On Jumping Physics in Games

In which I summon up the quadratic formula to battle a problem whose solution doesn’t seem to be on the internet yet

There’s a very common mechanic in action games where you can control how high you jump through how long you hold down the jump button. Back in the day Sonic the Hedgehog implemented this by directly twiddling the player’s velocity, but modern games built on a physics engine usually do something like this:

when jump is first pressed:
    apply an upward impulse J
for time T afterwards:
    if jump is still pressed, apply smaller upward force F

Typically you’d just tweak J and F until you’re happy with how the player is jumping.

The problem I ran into today is, I want to define the total height of the jump as a tunable parameter, and derive J and F such that the jump winds up being the desired height. That way I can have something like an “item that lets you jump 3 blocks higher than usual” without stopping to figure out what physics settings would make the jump work out that way.

To achieve this, we have to dust off some high school physics.

The initial impulse

When jump is first pressed we apply an impulse J, which should be strong enough to cause a jump of height h.
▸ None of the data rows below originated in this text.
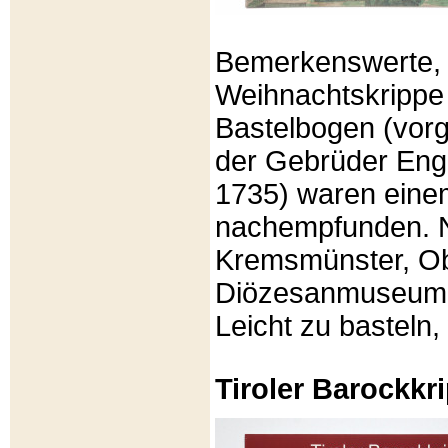
Bemerkenswerte, li
Weihnachtskrippe
Bastelbogen (vorg
der Gebrüder Enge
1735) waren eine
nachempfunden. N
Kremsmünster, Ob
Diözesanmuseum Br
Leicht zu basteln,
Tiroler Barockk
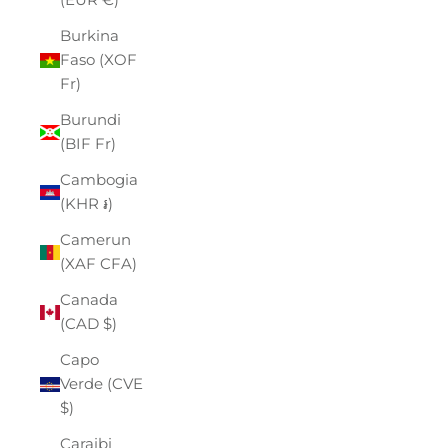
Burkina
Faso (XOF
Fr)
Burundi
(BIF Fr)
Cambogia
(KHR ៛)
Camerun
(XAF CFA)
Canada
(CAD $)
Capo
Verde (CVE
$)
Caraibi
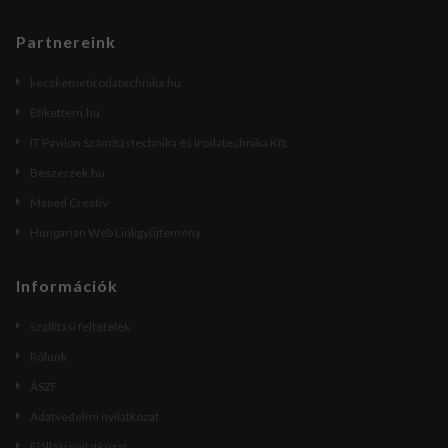
Partnereink
kecskemetirodatechnika.hu
Etikettem.hu
IT Pavilon Számítástechnika és Irodatechnika Kft.
Beszerzek.hu
Maped Creativ
Hungarian Web Linkgyűjtemény
Információk
Szállítási feltételek
Rólunk
ÁSZF
Adatvédelmi nyilatkozat
Elállási nyilatkozat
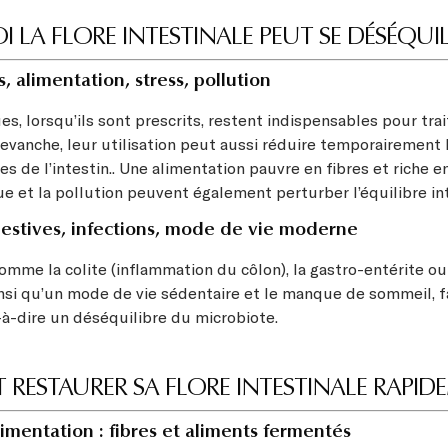
LA FLORE INTESTINALE PEUT SE DÉSÉQUIL
, alimentation, stress, pollution
es, lorsqu’ils sont prescrits, restent indispensables pour trai
revanche, leur utilisation peut aussi réduire temporairement 
s de l’intestin.. Une alimentation pauvre en fibres et riche en
e et la pollution peuvent également perturber l’équilibre int
estives, infections, mode de vie moderne
omme la colite (inflammation du côlon), la gastro-entérite ou
ainsi qu’un mode de vie sédentaire et le manque de sommeil, 
t-à-dire un déséquilibre du microbiote.
RESTAURER SA FLORE INTESTINALE RAPIDE
limentation : fibres et aliments fermentés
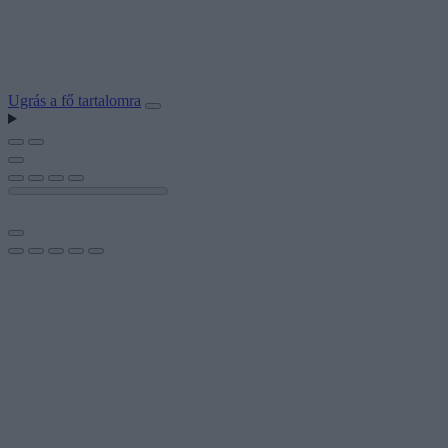
Ugrás a fő tartalomra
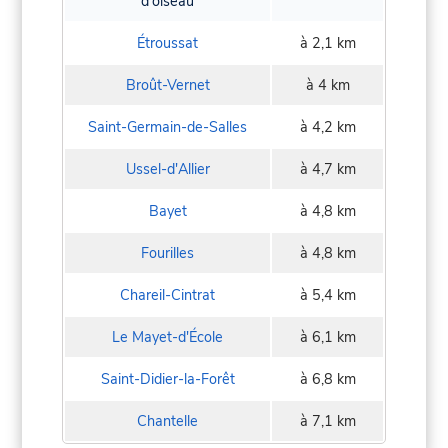
d'oiseau
Étroussat
à 2,1 km
Broût-Vernet
à 4 km
Saint-Germain-de-Salles
à 4,2 km
Ussel-d'Allier
à 4,7 km
Bayet
à 4,8 km
Fourilles
à 4,8 km
Chareil-Cintrat
à 5,4 km
Le Mayet-d'École
à 6,1 km
Saint-Didier-la-Forêt
à 6,8 km
Chantelle
à 7,1 km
If the button is immediately released no further forces will be applied, so h is the minumum height it’s possible to jump.

Deriving J is straightforward - we just note how much potential energy the player will have at the peak of the jump, and apply an impulse giving the same amount of kinetic energy. Assuming a player of mass m, under gravity g:

PE = mgh            // Potential energy at peak of jump
KE = mv²/2          // Kinetic energy at initial jump velocity v
mgh = mv²/2         // set them equal and solve for v
v² = 2gh
v = sqrt(2gh) 
J = mv              // Definition of impulse
J = m * sqrt(2gh)   // voilà!

The gradual force

Now the hard part. After the player jumps, we apply a force F over some time t (or until the button is released). We want to tune F such that, if applied for time t, the jump will reach a total height of H.
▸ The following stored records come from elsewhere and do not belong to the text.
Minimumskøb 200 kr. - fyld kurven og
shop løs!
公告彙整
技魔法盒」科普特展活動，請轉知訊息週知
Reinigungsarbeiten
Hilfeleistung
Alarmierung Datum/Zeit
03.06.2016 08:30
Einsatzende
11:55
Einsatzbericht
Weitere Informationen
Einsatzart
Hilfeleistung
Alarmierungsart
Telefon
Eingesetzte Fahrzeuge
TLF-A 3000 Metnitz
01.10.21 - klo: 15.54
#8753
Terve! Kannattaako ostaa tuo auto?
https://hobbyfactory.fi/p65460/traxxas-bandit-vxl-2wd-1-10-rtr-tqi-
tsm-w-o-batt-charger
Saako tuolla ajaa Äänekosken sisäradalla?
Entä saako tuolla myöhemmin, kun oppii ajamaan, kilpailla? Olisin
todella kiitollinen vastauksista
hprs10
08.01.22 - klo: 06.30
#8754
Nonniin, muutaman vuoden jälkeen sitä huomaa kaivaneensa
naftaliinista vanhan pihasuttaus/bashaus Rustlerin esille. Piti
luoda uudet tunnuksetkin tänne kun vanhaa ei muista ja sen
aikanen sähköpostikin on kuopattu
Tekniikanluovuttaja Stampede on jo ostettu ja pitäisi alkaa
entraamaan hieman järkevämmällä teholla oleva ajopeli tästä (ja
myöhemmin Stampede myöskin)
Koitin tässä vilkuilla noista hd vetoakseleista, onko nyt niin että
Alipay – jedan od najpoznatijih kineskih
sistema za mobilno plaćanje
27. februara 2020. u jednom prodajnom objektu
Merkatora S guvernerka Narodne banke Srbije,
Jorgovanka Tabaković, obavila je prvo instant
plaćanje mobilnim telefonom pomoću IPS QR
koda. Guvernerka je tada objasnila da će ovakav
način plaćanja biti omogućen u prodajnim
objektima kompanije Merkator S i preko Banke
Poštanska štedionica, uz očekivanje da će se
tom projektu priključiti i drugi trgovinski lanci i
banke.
As before, we can note that at the peak of the total jump the body will have potential energy mgH, so the work W done by the gradual force must be that value minus the energy contributed by the initial impulse. However, work is force times distance, so we’ll need to define d as the distance the body moves while the force is applied, and then state d in known terms so it can cancel out of the equation.

Here goes:

PE = mgh            // Potential energy at peak of jump
E₁ = mgh            // Energy from initial impulse 
E₂ = mgH            // Potential energy after entire jump 
W = E₂ - E₁         // Work to be done by gradual force
W = mg(H-h)
W = Fd              // definition of work
d = W/F             // distance moved while force is applied
d = mg(H-h)/F       // (1)
d = vt + at²/2      // distance stated in terms of velocity/acceleration
                    // note v = sqrt(2gh), from above
a = F/m - g         // acceleration comes from jump force and gravity
d = vt + (F/m - g)t²/2
                    // combine (1) and the previous, canceling out d
mg(H-h)/F = vt + (F/m - g)t²/2

At this point F is defined purely in terms of known values - all that’s left is to solve for it. For clarity, define f = F/m

f = F/m
mg(H-h)/F = vt + (F/m - g)t²/2
g(H-h)/f = vt + (f - g)t²/2
g(H-h) = fvt + f(f - g)t²/2
2g(H-h) = 2fvt + f(f - g)t²
2g(H-h) = 2fvt + f²t² - gft²
0 = f²t² + f(2vt - gt²) - 2g(H-h)
                    // BOOM quadratic equation
f = (-b + sqrt(b²-4ac)) / 2a
    where:  a = t²
            b = 2vt - gt²
            c = -2g(H-h)
F = m (-b + sqrt(b²-4ac)) / 2a

Implementation

And there you have it! Below are my javascript implementations. In both cases, dist is the distance contributed by that part of the jump physics, so the total jump height will be the sum of the distances you pass to each function.

function getJumpImpulse(dist, g, mass) {
var v = Math.sqrt(2 * g * dist)
return mass * v
}

function getJumpForce(dist, g, mass, t) {
// t is the total time the jump force can be applied, in seconds
var v = Math.sqrt(2 * g * dist)
var a = t * t
var b = 2 * v * t - g * t * t
var c = - 2 * g * dist
return mass * (-b + Math.sqrt(b*b-4*a*c)) / (2*a)
}

Caveat

When plugged into an actual game, your character will jump a little bit lower than the equations predict, due to the physics being simulated in discrete timesteps. The size of the error will depend on how big your timesteps are.